Итак, оно прозвучало, это впервые сказанное слово — на равнину! В душе и я согласен с ним. Но «раньше, чем начнешь командовать, научись подчиняться». Тем более, что в моих руках карта положения войск противника да еще трое неопрошенных пленных. Я знаю о враге много, он обо мне — ничего. Но я хочу знать еще больше. С того момента, как ударил по колонне шестиствольный миномет, я все время чувствую себя, как канатоходец, сделавший над пропастью первый шаг по тросу.
Пора заняться пленными.
— Миша! Начал допрос?
— Нет еще.
— Давай, дружок.
— Минутку. Займитесь пока сами, а я кончу с документами.
— Что–нибудь интересное?
— Очень…
Я не придал значения его возгласу.
В последние дни во мне постепенно глохло шестое чувство разведчика — любопытство. Сейчас я был командиром отрезанной группы. Малейшая оплошность — и моя группа ляжет костьми на этой несуразной голой высотке, на макушке которой только пучок хилых «смерек» скрывает нас от глаз врага.
Пленные, опять пленные… Приволок их командир восьмой Сережа Горланов на мою голову.
И вдруг, приглядываясь к ним издали, я заметил в группе опустивших головы немцев солотвинского гестаповца, сбежавшего от нас на Манявской горе.
— Ох, черная и самая неблагодарная работа разведчиков: мы — чернорабочие войны, — ворчал я про себя несколько минут назад, не зная, с кого начать допрос. Но сейчас я думал совсем другое. Ради таких минут стоит и покопаться со всякой мразью.
— Гора с горой не сходится… — начал я допрос.
— К сожалению, да, — отвечал по–немецки «мой» гестаповец.

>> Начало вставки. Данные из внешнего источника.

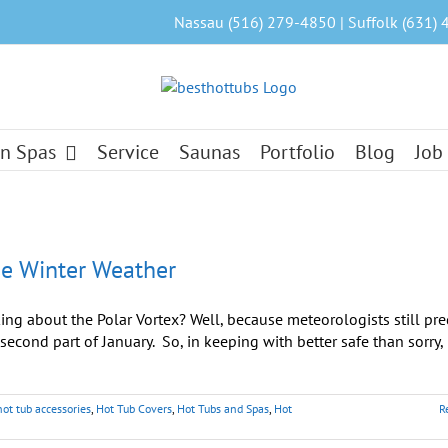
Nassau (516) 279-4850 | Suffolk (631) 
n Spas
Service
Saunas
Portfolio
Blog
Job
se Winter Weather
lking about the Polar Vortex? Well, because meteorologists still pre
econd part of January. So, in keeping with better safe than sorry, l
hot tub accessories
,
Hot Tub Covers
,
Hot Tubs and Spas
,
Hot
R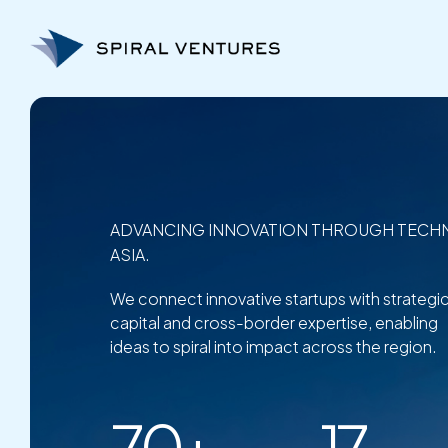
Skip
to
content
ADVANCING INNOVATION THROUGH TECH
ASIA.
We connect innovative startups with strategi
capital and cross-border expertise, enabling
ideas to spiral into impact across the region.
70+
17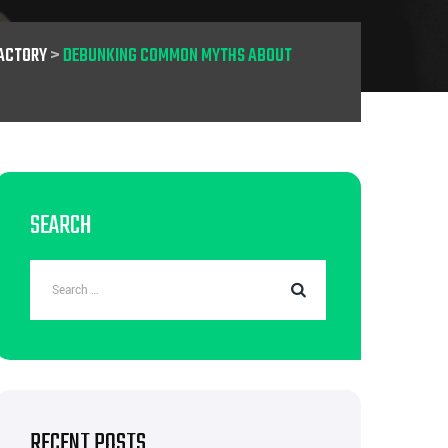
ACTORY
>
DEBUNKING COMMON MYTHS ABOUT
SEARCH
RECENT POSTS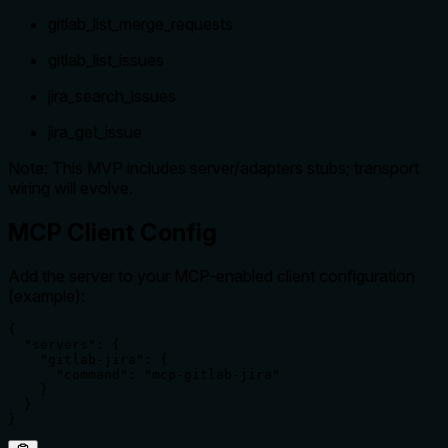
gitlab_list_merge_requests
gitlab_list_issues
jira_search_issues
jira_get_issue
Note: This MVP includes server/adapters stubs; transport
wiring will evolve.
MCP Client Config
Add the server to your MCP-enabled client configuration
(example):
{

  "servers": {

    "gitlab-jira": {

      "command": "mcp-gitlab-jira"

    }

  }

}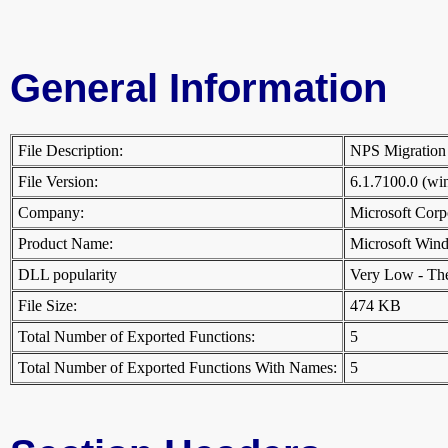
General Information
File Description:
NPS Migrati
File Version:
6.1.7100.0 (w
Company:
Microsoft Cor
Product Name:
Microsoft Win
DLL popularity
Very Low - There
File Size:
474 KB
Total Number of Exported Functions:
5
Total Number of Exported Functions With Names:
5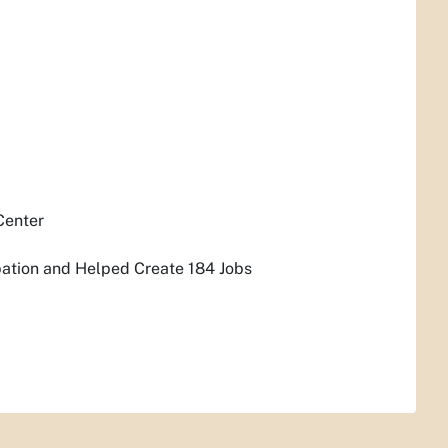
Center
pation and Helped Create 184 Jobs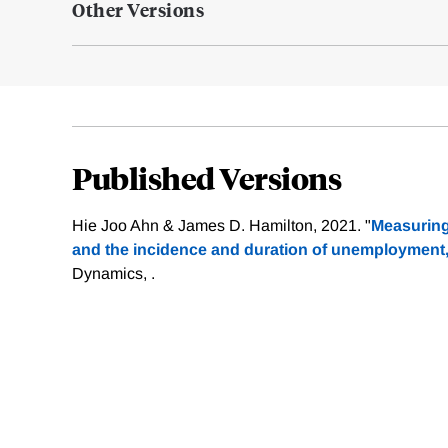
Other Versions
Published Versions
Hie Joo Ahn & James D. Hamilton, 2021. "
Measuring 
and the incidence and duration of unemployment
Dynamics, .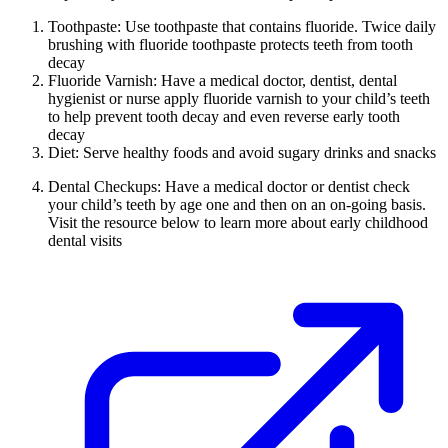
Toothpaste: Use toothpaste that contains fluoride. Twice daily
brushing with fluoride toothpaste protects teeth from tooth
decay
Fluoride Varnish: Have a medical doctor, dentist, dental
hygienist or nurse apply fluoride varnish to your child’s teeth
to help prevent tooth decay and even reverse early tooth
decay
Diet: Serve healthy foods and avoid sugary drinks and snacks
Dental Checkups: Have a medical doctor or dentist check
your child’s teeth by age one and then on an on-going basis.
Visit the resource below to learn more about early childhood
dental visits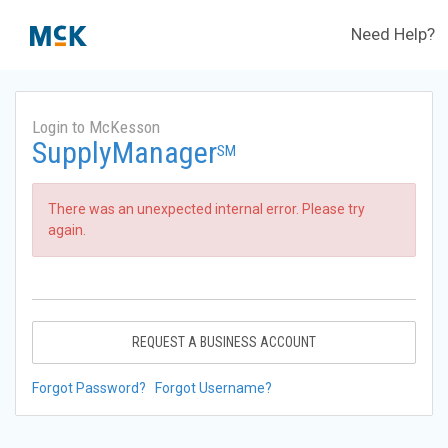
Need Help?
Login to McKesson
SupplyManager
SM
There was an unexpected internal error. Please try
again.
REQUEST A BUSINESS ACCOUNT
Forgot Password?
Forgot Username?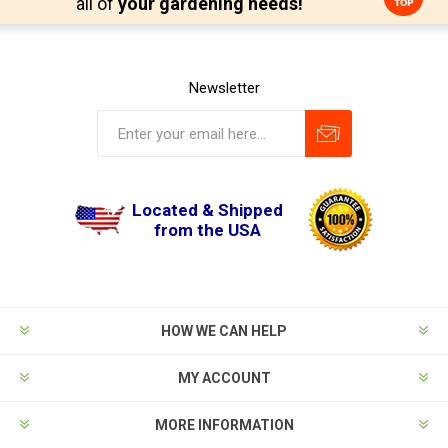
all of
your gardening needs!
Newsletter
Located & Shipped
from the USA
HOW WE CAN HELP
MY ACCOUNT
MORE INFORMATION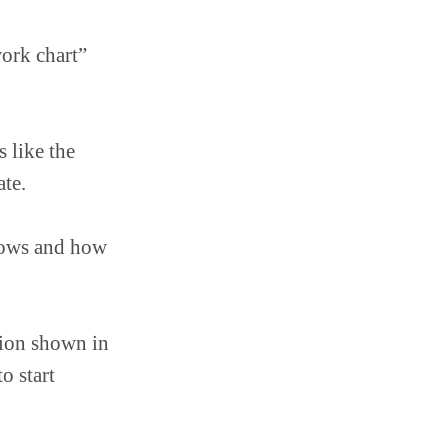
work chart”
 like the
ate.
lows and how
sion shown in
o start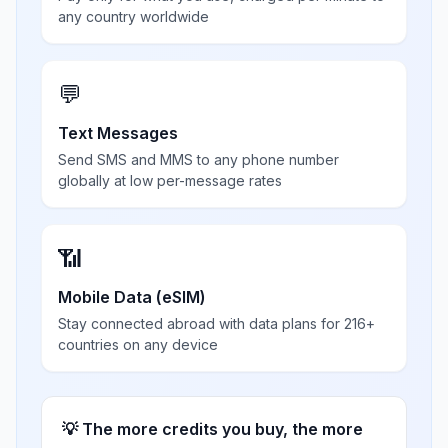
any country worldwide
💬
Text Messages
Send SMS and MMS to any phone number
globally at low per-message rates
📶
Mobile Data (eSIM)
Stay connected abroad with data plans for 216+
countries on any device
💡 The more credits you buy, the more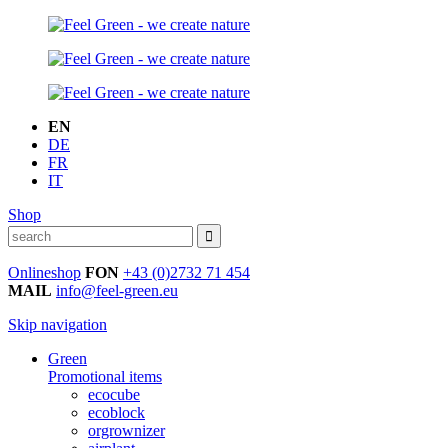
EN
DE
FR
IT
Shop
Onlineshop
FON
+43 (0)2732 71 454
MAIL
info@feel-green.eu
Skip navigation
Green
Promotional items
ecocube
ecoblock
orgrownizer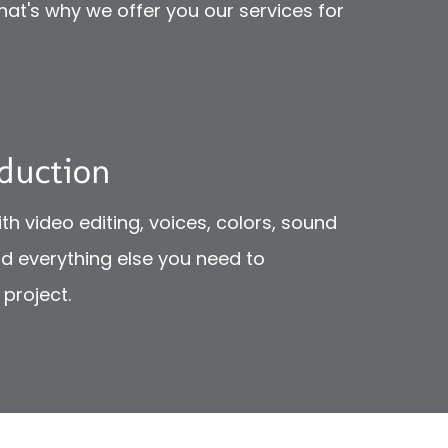
That's why we offer you our services for
duction
th video editing, voices, colors, sound
nd everything else you need to
project.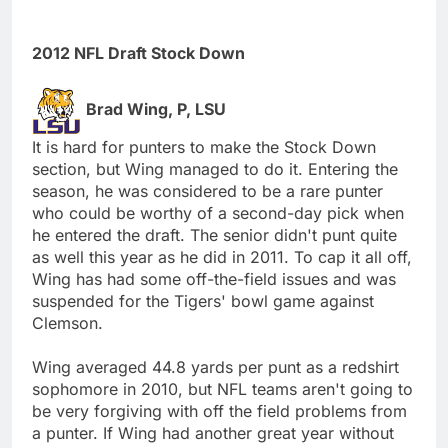
2012 NFL Draft Stock Down
Brad Wing, P, LSU
It is hard for punters to make the Stock Down
section, but Wing managed to do it. Entering the
season, he was considered to be a rare punter
who could be worthy of a second-day pick when
he entered the draft. The senior didn't punt quite
as well this year as he did in 2011. To cap it all off,
Wing has had some off-the-field issues and was
suspended for the Tigers' bowl game against
Clemson.
Wing averaged 44.8 yards per punt as a redshirt
sophomore in 2010, but NFL teams aren't going to
be very forgiving with off the field problems from
a punter. If Wing had another great year without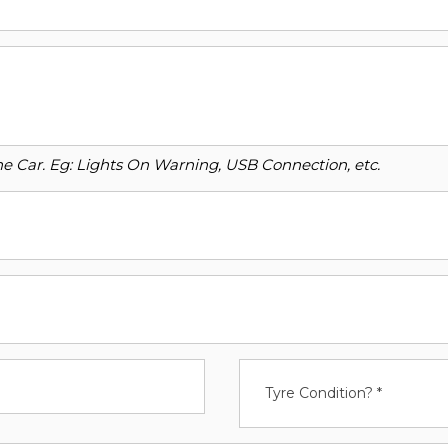
o the Car. Eg: Lights On Warning, USB Connection, etc.
Tyre Condition? *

Повозившись с ним и с другими фашистами полчаса, я убедился, что эта птица много знает, но говорить ничего не хочет. «Толметчер», а попросту переводчик — пулеметчик восьмой — Козубенко, изучал немецкий во время пребывания в лагере военнопленных. От его «перевода» мне захотелось спать. Я пошел к Мише Тартаковскому. Он лежал неподалеку на животе, подстелив под себя несколько еловых веток, и копался в штабных документах тридцать второго полка. Наиболее ценные были отсортированы, и беглым переводом их он как раз занимался. Я прилег рядом.
— Какие новости?
— Очень интересные…
Я заглянул через плечо и, не мешая ему работать, прочел: «Диспозиция сводной группировки войск СС». Диспозиция была длинная, написанная удивительно невоенным языком. Но даже и по ней я мог понять главное: в составе группировки были названы 4, 6, 13, 24 и 32–й эсэсовские полки, 273–й горнострелковый полк и пять батальонов особого назначения.